[Opening Provided material section]
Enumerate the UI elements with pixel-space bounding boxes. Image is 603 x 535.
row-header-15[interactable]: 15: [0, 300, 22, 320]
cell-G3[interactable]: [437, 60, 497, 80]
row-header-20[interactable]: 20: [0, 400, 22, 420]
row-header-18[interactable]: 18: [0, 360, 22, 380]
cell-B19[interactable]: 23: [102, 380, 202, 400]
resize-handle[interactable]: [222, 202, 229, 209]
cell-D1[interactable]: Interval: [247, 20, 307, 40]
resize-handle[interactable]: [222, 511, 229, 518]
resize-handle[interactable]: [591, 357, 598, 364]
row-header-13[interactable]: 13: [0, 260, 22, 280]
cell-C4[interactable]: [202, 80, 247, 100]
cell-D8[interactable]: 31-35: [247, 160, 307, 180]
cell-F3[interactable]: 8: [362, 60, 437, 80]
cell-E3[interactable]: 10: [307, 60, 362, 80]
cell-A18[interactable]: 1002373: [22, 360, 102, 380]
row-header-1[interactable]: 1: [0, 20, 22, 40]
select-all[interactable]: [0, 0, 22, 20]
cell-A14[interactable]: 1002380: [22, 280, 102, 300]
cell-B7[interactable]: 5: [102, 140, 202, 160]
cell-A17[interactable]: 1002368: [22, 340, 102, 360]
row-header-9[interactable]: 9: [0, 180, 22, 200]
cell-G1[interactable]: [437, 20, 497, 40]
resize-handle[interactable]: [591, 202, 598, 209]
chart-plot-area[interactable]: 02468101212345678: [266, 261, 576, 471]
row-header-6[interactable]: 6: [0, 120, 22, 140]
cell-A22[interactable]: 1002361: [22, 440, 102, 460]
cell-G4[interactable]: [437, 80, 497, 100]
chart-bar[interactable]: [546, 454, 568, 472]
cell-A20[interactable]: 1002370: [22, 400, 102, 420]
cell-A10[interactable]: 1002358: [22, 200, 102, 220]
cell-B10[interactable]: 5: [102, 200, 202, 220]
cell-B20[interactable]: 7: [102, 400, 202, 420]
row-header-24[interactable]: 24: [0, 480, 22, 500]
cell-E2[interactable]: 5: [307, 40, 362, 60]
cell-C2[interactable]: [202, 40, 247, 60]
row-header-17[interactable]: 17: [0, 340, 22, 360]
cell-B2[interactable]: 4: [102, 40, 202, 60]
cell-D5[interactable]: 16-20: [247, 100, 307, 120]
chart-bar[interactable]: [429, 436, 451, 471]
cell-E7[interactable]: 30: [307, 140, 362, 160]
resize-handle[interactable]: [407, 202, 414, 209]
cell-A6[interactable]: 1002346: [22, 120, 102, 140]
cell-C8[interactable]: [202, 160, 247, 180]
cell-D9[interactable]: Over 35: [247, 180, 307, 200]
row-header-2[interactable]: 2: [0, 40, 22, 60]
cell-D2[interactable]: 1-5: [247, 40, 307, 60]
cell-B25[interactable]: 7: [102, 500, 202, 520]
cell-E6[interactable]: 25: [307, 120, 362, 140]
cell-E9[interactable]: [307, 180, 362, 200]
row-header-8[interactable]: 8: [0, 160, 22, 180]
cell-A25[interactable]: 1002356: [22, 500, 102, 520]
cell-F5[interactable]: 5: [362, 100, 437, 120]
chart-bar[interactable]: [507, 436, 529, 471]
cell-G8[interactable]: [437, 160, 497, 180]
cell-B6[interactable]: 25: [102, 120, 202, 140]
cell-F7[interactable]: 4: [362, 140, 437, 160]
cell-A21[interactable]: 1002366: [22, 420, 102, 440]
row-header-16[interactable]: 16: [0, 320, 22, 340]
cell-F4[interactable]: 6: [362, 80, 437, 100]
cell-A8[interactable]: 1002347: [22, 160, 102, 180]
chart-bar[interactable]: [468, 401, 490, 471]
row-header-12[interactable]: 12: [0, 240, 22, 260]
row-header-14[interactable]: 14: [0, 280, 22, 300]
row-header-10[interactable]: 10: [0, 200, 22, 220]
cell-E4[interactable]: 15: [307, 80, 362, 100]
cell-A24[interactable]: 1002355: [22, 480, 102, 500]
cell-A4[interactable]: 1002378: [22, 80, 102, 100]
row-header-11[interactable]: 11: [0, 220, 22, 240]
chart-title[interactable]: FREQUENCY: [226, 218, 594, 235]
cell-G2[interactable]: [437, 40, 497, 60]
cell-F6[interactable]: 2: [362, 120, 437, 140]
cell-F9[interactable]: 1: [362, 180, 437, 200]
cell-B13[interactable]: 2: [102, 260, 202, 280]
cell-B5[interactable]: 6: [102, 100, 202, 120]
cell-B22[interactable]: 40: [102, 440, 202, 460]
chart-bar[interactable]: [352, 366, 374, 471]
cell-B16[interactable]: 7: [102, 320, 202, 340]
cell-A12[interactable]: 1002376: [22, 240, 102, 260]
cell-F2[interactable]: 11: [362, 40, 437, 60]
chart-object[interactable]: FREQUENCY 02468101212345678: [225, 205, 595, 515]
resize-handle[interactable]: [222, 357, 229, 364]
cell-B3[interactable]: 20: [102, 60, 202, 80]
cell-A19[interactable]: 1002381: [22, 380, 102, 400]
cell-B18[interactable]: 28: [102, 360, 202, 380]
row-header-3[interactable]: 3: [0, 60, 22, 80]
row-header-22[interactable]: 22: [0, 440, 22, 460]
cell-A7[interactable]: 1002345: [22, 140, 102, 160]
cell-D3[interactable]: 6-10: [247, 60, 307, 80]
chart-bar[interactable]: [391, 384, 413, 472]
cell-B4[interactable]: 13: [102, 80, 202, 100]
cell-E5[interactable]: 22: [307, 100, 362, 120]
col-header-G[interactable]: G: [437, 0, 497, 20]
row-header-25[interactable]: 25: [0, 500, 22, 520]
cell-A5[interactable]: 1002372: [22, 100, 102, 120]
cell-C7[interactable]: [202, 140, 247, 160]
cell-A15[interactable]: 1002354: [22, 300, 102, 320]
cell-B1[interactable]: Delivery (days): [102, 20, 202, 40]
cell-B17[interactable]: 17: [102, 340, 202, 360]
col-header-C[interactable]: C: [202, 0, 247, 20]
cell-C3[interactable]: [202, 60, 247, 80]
[Closing Provided material section]
Activity
Examine the records and pull out every line where the string "chart" occurs.

Solution to the exercise
chart-plot-area[interactable]: 02468101212345678: [266, 261, 576, 471]
chart-bar[interactable]: [546, 454, 568, 472]
chart-bar[interactable]: [429, 436, 451, 471]
chart-bar[interactable]: [507, 436, 529, 471]
chart-bar[interactable]: [468, 401, 490, 471]
chart-title[interactable]: FREQUENCY: [226, 218, 594, 235]
chart-bar[interactable]: [352, 366, 374, 471]
chart-object[interactable]: FREQUENCY 02468101212345678: [225, 205, 595, 515]
chart-bar[interactable]: [391, 384, 413, 472]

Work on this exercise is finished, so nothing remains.